Wary Workers Are Trying to Keep a Canadian Beef Plant Shut
(Bloomberg) -- The union representing employees at a major Canadian beef plant that’s been hit by the coronavirus is trying to keep the facility shut to protect workers.
The United Food and Commercial Workers Union Local 401 has sought a stop work order and filed an unfair labor practice complaint to try and stop Cargill Inc. from reopening its High River beef plant in Alberta on May 4, the union said Friday in a statement.
Nearly half of the plant’s 2,000 workers have tested positive for Covid-19, according to the union, which says the facility should remain closed until the company can ensure the safety of workers.
The safety of Cargill’s employees are a “top priority,” and the company is engaging in good faith with the union, a spokesperson said in an email. Local government agencies have reviewed the safety measures at the High River plant and “support reopening,” Cargill said.
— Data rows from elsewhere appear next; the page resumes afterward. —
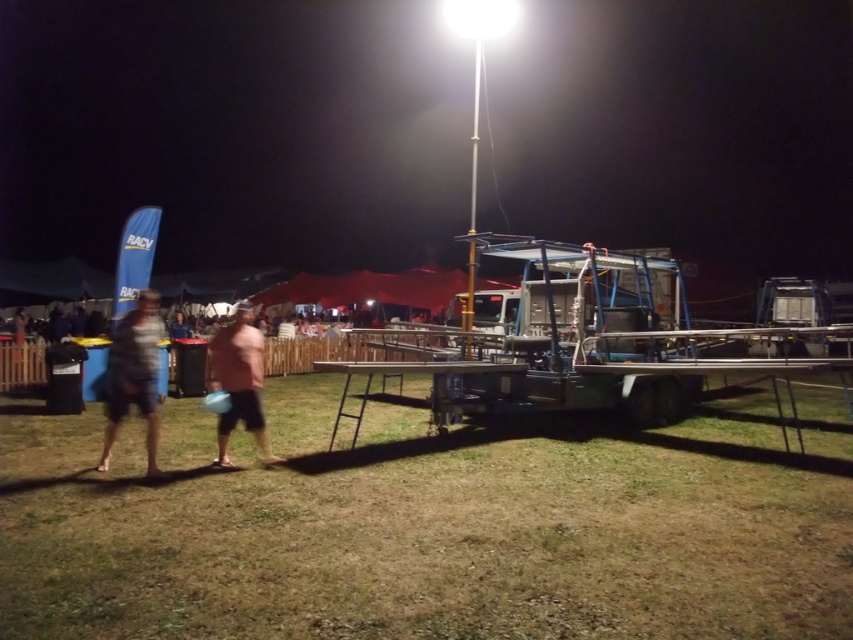 You are standing in the nighttime scene with the green grass at lower center and the pink matte shirt at center. Which object is closer to you?

The green grass at lower center is closer to the viewer than the pink matte shirt at center.

You are standing in the nighttime scene with the floodlight. You see the gray fabric shorts at lower left and the pink matte shirt at center. Which object is closer to the ground?

The gray fabric shorts at lower left is below pink matte shirt at center, so it is closer to the ground. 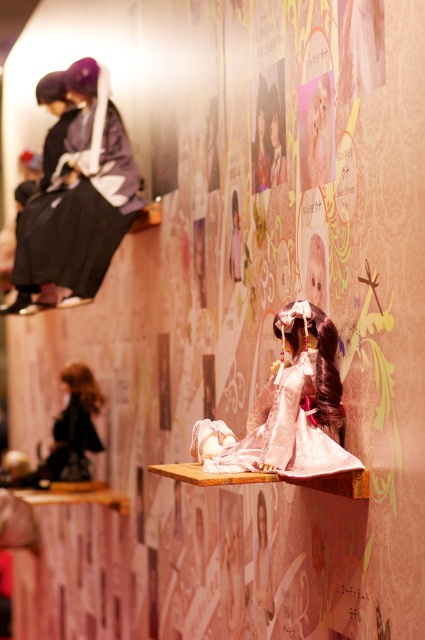 Question: Which object appears farthest from the camera in this image?

Choices:
 (A) satin pink dress at center
 (B) matte black kimono at upper left

Answer: (B)

Question: Which of the following is the closest to the observer?

Choices:
 (A) satin pink dress at center
 (B) matte black kimono at upper left

Answer: (A)

Question: Can you confirm if matte black kimono at upper left is bigger than satin pink dress at center?

Choices:
 (A) no
 (B) yes

Answer: (B)

Question: Is matte black kimono at upper left positioned before satin pink dress at center?

Choices:
 (A) no
 (B) yes

Answer: (A)

Question: Does matte black kimono at upper left come in front of satin pink dress at center?

Choices:
 (A) yes
 (B) no

Answer: (B) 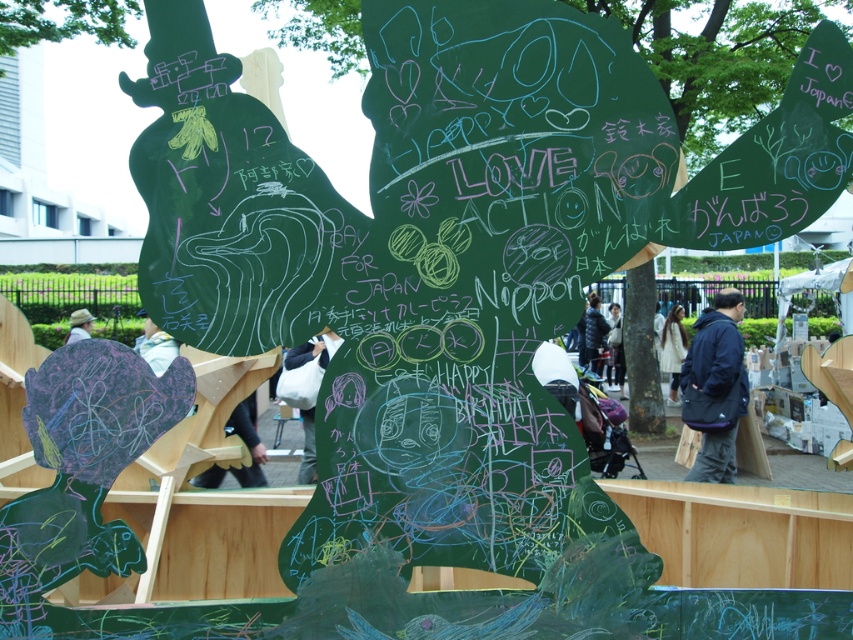 Is dark blue fabric bag at right to the left of white fabric bag at center from the viewer's perspective?

Indeed, dark blue fabric bag at right is positioned on the left side of white fabric bag at center.

Looking at this image, is dark blue fabric bag at right wider than white fabric bag at center?

Indeed, dark blue fabric bag at right has a greater width compared to white fabric bag at center.

I want to click on dark blue fabric bag at right, so click(x=715, y=387).

How far apart are white fabric at center and dark blue jacket at center?

3.65 feet

Does white fabric at center appear under dark blue jacket at center?

Indeed, white fabric at center is positioned under dark blue jacket at center.

Describe the element at coordinates (672, 349) in the screenshot. I see `white fabric at center` at that location.

Find the location of a particular element. The width and height of the screenshot is (853, 640). white fabric at center is located at coordinates (672, 349).

Who is taller, dark blue jacket at center or light brown straw hat at lower left?

Standing taller between the two is dark blue jacket at center.

Between dark blue jacket at center and light brown straw hat at lower left, which one appears on the right side from the viewer's perspective?

dark blue jacket at center

Between point (596, 342) and point (76, 310), which one is positioned in front?

Point (596, 342) is more forward.

Locate an element on the screen. This screenshot has width=853, height=640. dark blue jacket at center is located at coordinates (595, 332).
“We are eager to sit down and have a meaningful discussion about our shared focus -- keeping our workers safe in the midst of this global pandemic,” Cargill said.
The Cargill plant accounts for about 40% of Canada’s beef processing capacity and its temporary shutdown has left thousands of cows waiting for slaughter on farms and prompted McDonald’s Corp.’s local unit to start importing beef to meet its requirements amid tight domestic supplies.
“Food workers are afraid to go to work in the current environment,” UFCW Local 401 president Thomas Hesse said. “They lack the economic security they need to recover, and they are terrified of bringing this illness to their families and communities.”
With almost 1,000 workers at the Cargill plant testing positive for the virus, about 1 in 5 cases of Covid-19 in Alberta could be linked to the facility. One employee from the High River plant has died, according to the union.